Exercise requirements:
Say how many lines below hold the word "Coats"; give the number by itself.
========
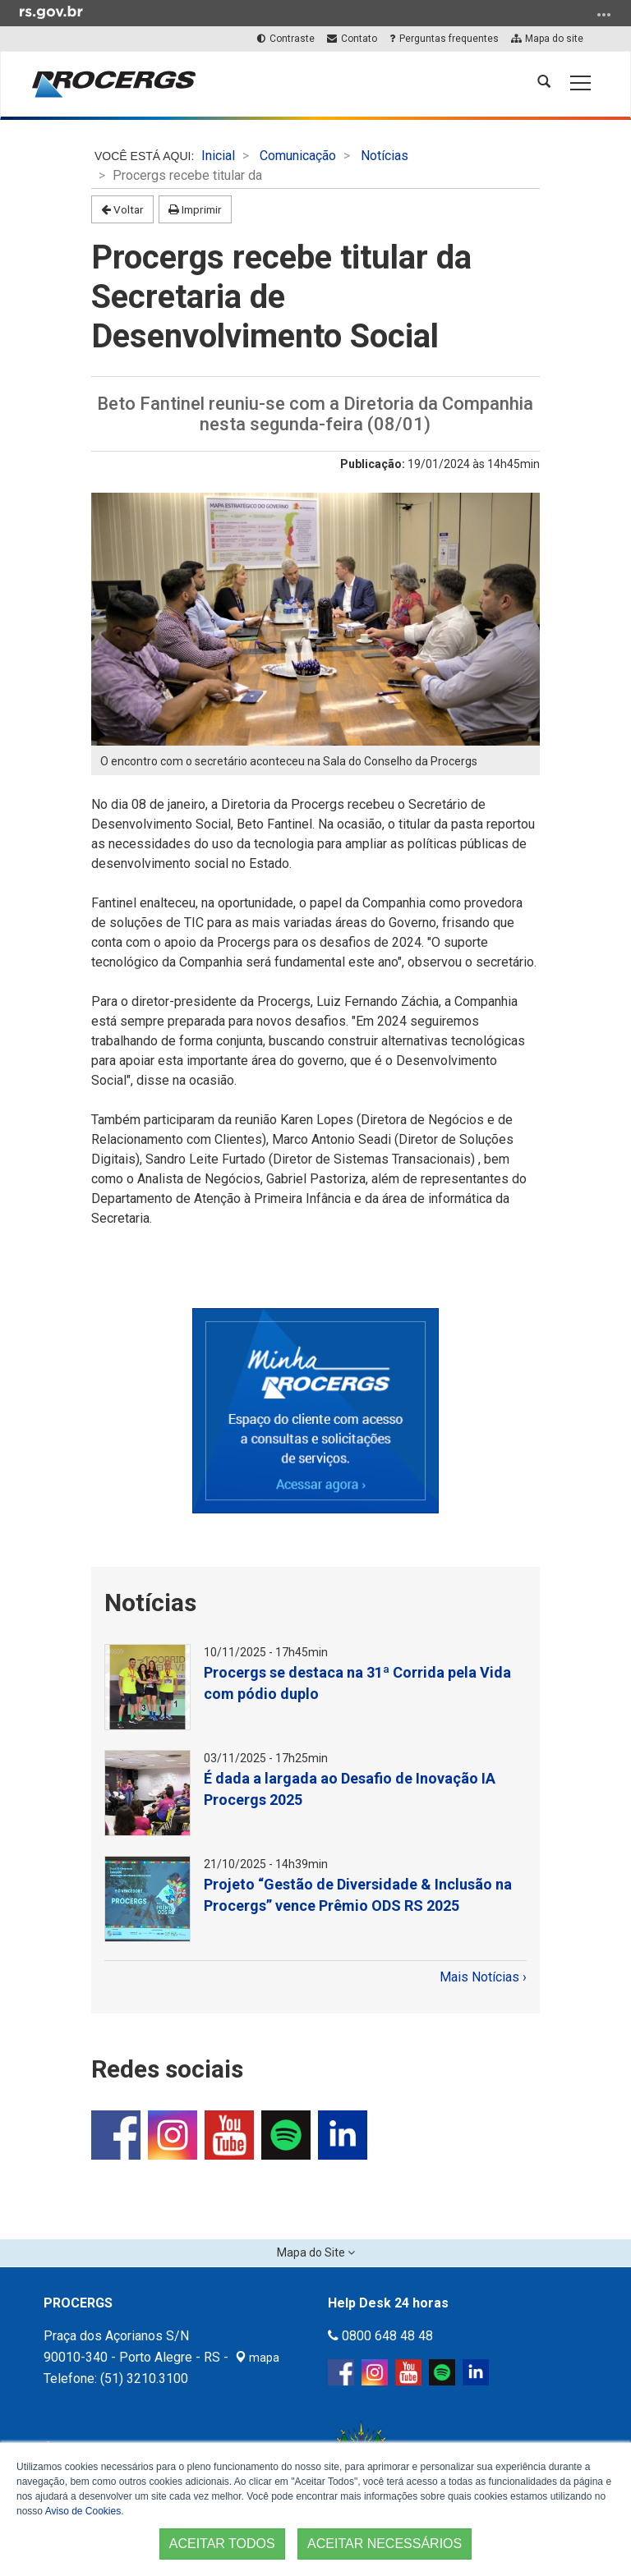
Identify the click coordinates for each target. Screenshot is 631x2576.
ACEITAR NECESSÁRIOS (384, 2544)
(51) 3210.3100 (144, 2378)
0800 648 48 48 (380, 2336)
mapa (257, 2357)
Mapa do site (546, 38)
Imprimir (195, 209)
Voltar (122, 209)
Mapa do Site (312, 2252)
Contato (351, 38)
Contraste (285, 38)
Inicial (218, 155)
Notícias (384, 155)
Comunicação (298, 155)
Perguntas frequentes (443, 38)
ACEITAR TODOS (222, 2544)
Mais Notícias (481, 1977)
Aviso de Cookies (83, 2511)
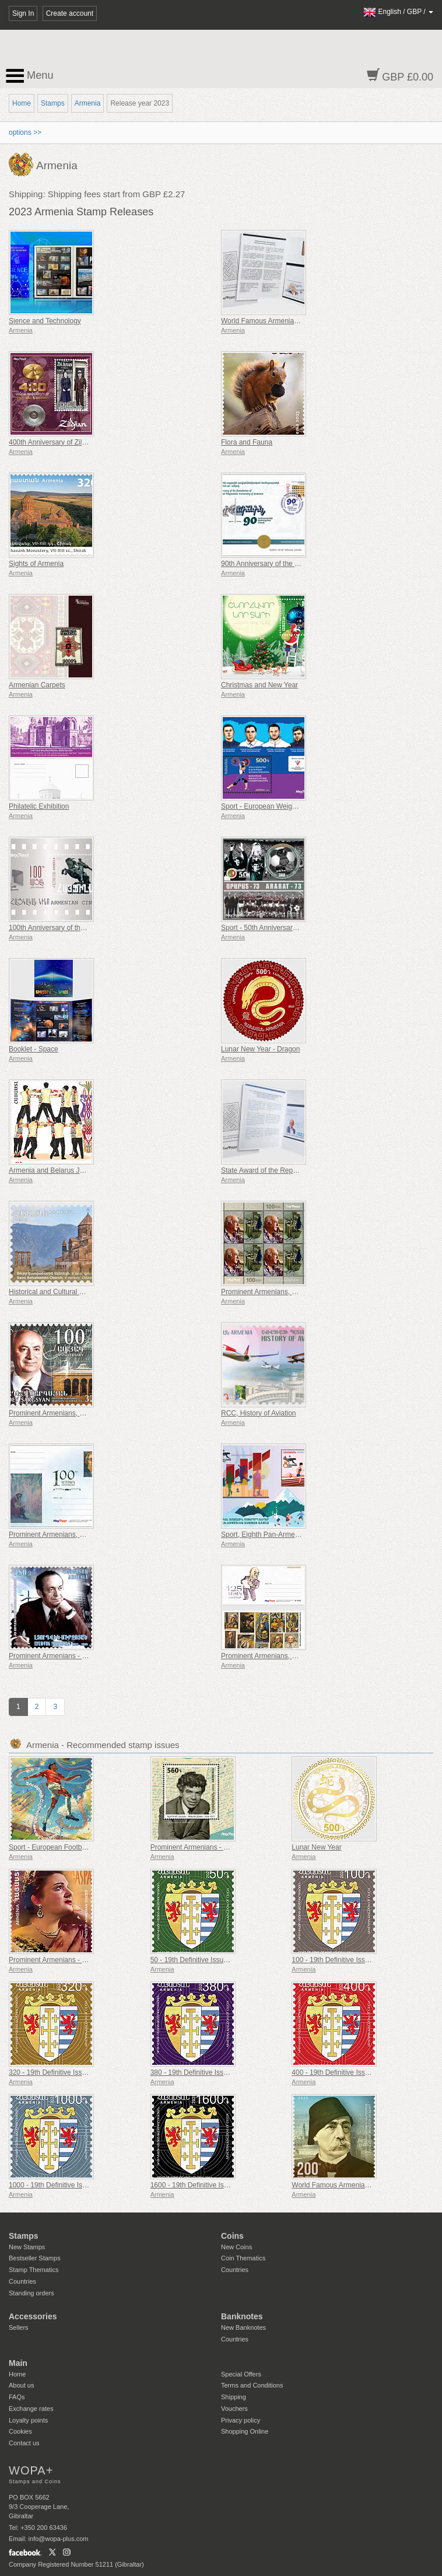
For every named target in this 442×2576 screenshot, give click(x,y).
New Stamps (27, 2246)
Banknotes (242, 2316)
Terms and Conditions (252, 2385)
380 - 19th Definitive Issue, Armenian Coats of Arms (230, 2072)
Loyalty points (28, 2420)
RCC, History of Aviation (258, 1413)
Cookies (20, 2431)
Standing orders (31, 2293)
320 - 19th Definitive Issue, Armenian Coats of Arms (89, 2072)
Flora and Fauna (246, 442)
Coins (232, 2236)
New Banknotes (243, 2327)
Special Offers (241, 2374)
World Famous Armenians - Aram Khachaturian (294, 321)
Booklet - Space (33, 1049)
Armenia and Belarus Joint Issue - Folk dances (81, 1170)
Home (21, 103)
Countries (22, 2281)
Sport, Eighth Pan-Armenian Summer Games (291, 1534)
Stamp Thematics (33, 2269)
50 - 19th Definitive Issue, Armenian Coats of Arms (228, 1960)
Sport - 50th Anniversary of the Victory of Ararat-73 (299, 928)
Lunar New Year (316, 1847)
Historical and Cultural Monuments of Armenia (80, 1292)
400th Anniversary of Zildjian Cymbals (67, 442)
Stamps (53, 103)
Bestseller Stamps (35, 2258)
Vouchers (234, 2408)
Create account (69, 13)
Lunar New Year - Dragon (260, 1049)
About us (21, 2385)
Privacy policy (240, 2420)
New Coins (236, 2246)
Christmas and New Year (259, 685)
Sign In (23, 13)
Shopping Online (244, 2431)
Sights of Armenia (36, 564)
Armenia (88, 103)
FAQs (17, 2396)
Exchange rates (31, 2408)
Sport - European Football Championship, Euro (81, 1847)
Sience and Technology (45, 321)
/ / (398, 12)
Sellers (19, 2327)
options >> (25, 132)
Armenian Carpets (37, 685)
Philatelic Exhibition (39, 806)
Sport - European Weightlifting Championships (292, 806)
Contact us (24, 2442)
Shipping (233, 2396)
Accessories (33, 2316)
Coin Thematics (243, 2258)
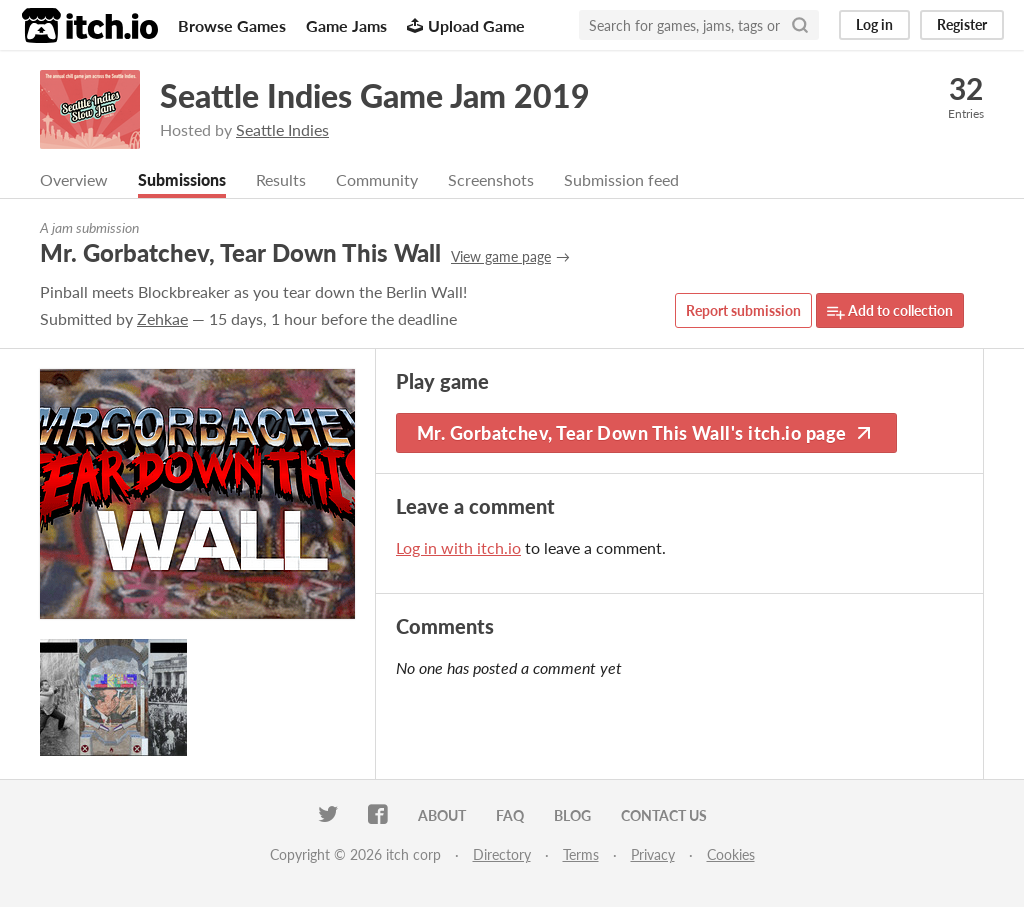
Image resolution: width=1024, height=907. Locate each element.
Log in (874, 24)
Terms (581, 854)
========
Reply to the task:
3